The plunger lift system is shown in Figure 1-5. The plunger device rests above the bumper spring shown in illustration. The controller opens the well to flow, and the lubricator, catcher, and sensor on top of the existing wellhead retain the plunger when it surfaces. The controller timer shuts the well and releases the plunger, which falls to the bumper spring to start a new cycle.

Figure 1-5   Plunger lift system components.

Plungers can be used to aid intermittent gas lift or to lift liquids accumulating in gas wells, Figure 1-6. The application in lift design is for relatively low liquid rates. The well is shut in with the surface wellhead control valve, out of the picture, and the liquid column builds in the tubing. The well is opened and the differential pressure drives the plunger to the wellhead catcher, causing a slug of liquid to be lifted above it. If gas lift gas is used intermittently, the slug size lifted can be a greater volume.

The cycle of shut in, unloading of the slug with the plunger, and afterflow (mostly vapor with liquid mist) is repeated periodically, based on a field operator’s judgment of optimum time. Production testing to obtain rate versus cycle time is used determine the “optimum”.

Figure 1-6   Real-life example of plunger lift well.

PUMPING METHODS     

Pumping is a different process than gas lift. For pumping, the reservoir pressure is the driving energy to push fluid to the pump suction intake, not to the surface. Using the energy transferred downhole, the pump then raises the fluid pressure to drive it up to the wellhead, and into the surface facility (Figure 1-7). The pumping advantage is that reservoir pressure can decline much lower than that for natural flow or for a gas lift well.
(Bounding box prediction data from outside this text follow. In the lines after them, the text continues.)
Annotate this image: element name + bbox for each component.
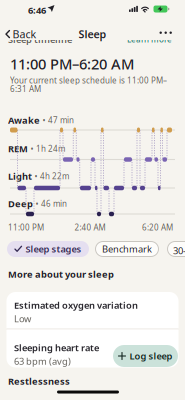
staticText: Estimated oxygen variation (14, 299, 138, 311)
staticText: 46 min (41, 198, 67, 209)
button[interactable]: Sleeping heart rate (6, 330, 178, 368)
staticText: Learn more (127, 34, 172, 45)
button[interactable]: Log sleep (113, 345, 178, 367)
staticText: 4h 22m (40, 171, 69, 182)
staticText: Sleep stages (26, 243, 82, 255)
staticText: Deep (8, 198, 33, 210)
staticText: 30-day avg (173, 244, 185, 257)
staticText: Back (12, 27, 36, 41)
staticText: 11:00 PM–6:20 AM (10, 54, 134, 74)
button[interactable]: Learn more (0, 34, 172, 45)
staticText: Light (8, 170, 32, 182)
button[interactable]: More options (160, 32, 172, 34)
staticText: 11:00 PM (8, 222, 44, 233)
button[interactable]: Back (5, 27, 36, 41)
staticText: 47 min (48, 115, 74, 126)
staticText: 63 bpm (avg) (14, 355, 71, 367)
staticText: Log sleep (130, 350, 172, 362)
staticText: 6:31 AM (10, 84, 41, 94)
staticText: Low (14, 312, 31, 325)
staticText: 2:40 AM (74, 222, 106, 233)
staticText: Sleeping heart rate (14, 342, 99, 354)
button[interactable]: Estimated oxygen variation (6, 292, 178, 328)
staticText: Restlessness (8, 375, 70, 387)
staticText: Benchmark (102, 243, 152, 255)
staticText: Your current sleep schedule is 11:00 PM– (10, 75, 167, 86)
button[interactable]: 30-day avg (167, 241, 185, 257)
staticText: 1h 24m (36, 143, 65, 154)
button[interactable]: Benchmark (95, 241, 159, 257)
staticText: More about your sleep (8, 268, 114, 280)
staticText: • (36, 198, 38, 209)
staticText: Awake (8, 114, 40, 126)
staticText: • (34, 171, 38, 182)
staticText: Sleep timeline (8, 33, 72, 46)
staticText: REM (8, 142, 28, 155)
staticText: • (30, 143, 34, 154)
staticText: Sleep (78, 27, 106, 41)
button[interactable]: Sleep stages (7, 241, 89, 257)
staticText: 6:20 AM (142, 222, 173, 233)
staticText: • (42, 115, 46, 126)
staticText: 6:46 (28, 4, 46, 16)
Figure 1-7   Pump schematic and pressure gradient graph.

Purpose: To transfer energy down-hole to pump the fluid and raise its pressure. The selection is electrical, mechanical, or hydraulic energy transferred down-hole to drive a centrifugal, reciprocating, progressive-cavity (screw), or jet pump. Pumping is best applied when:

 

 

Pump systems transfer the energy in a variety of methods, including:

Electric submersible pumps: use cable strapped to the tubing to power the submerged motor, which drives the multistage centrifugal pump. An option is cable attached to the motor/pump assembly and suspended similar to wireline operations.

Sucker rod pumps: use a rod string lifted by the surface beam pump to reciprocate the down-hole positive displacement pump.

Hydraulic jet pumps: use pressurized crude oil or water from the surface high-pressure pumps to create a high velocity jet stream with a venturi effect that intakes reservoir fluid.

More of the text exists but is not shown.